Aim of the task:
All that should be output is the block of lines below from the line with "all client needs." to the line with "depth of specialization in divorce law might", both included, exactly as written.

Task material:
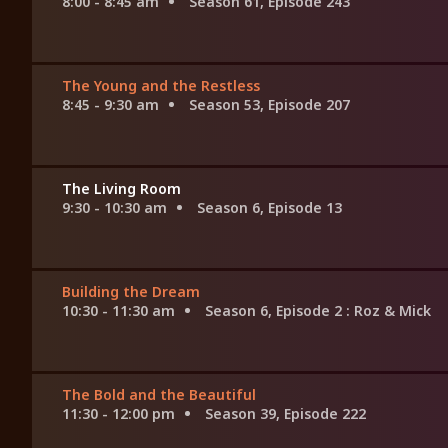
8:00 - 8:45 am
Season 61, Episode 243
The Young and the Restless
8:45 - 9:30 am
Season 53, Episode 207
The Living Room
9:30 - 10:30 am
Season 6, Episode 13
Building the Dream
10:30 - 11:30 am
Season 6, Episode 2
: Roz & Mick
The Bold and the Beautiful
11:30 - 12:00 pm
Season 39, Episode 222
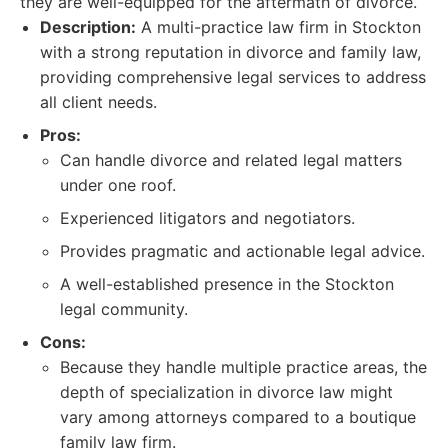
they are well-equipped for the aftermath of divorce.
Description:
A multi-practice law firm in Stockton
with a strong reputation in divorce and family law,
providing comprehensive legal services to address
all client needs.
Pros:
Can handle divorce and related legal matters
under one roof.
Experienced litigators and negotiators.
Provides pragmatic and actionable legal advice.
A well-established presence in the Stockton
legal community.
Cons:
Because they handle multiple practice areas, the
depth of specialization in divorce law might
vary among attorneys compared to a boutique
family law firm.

...

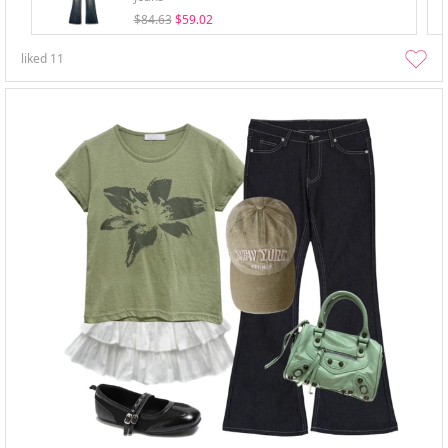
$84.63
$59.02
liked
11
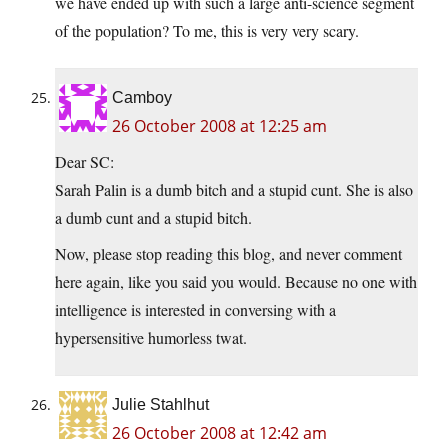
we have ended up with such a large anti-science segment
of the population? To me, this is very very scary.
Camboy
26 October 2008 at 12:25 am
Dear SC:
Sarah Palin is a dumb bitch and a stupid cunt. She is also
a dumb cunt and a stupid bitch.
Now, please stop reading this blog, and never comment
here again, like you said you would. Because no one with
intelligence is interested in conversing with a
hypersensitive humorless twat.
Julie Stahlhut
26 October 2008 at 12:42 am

---

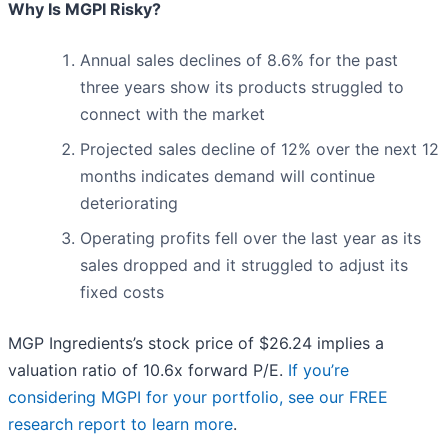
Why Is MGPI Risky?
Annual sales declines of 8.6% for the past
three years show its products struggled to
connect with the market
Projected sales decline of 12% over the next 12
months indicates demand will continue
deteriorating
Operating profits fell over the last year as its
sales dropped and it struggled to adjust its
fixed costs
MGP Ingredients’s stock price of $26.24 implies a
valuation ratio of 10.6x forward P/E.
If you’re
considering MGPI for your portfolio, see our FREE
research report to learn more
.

Problem solution:
all client needs.
Pros:
Can handle divorce and related legal matters
under one roof.
Experienced litigators and negotiators.
Provides pragmatic and actionable legal advice.
A well-established presence in the Stockton
legal community.
Cons:
Because they handle multiple practice areas, the
depth of specialization in divorce law might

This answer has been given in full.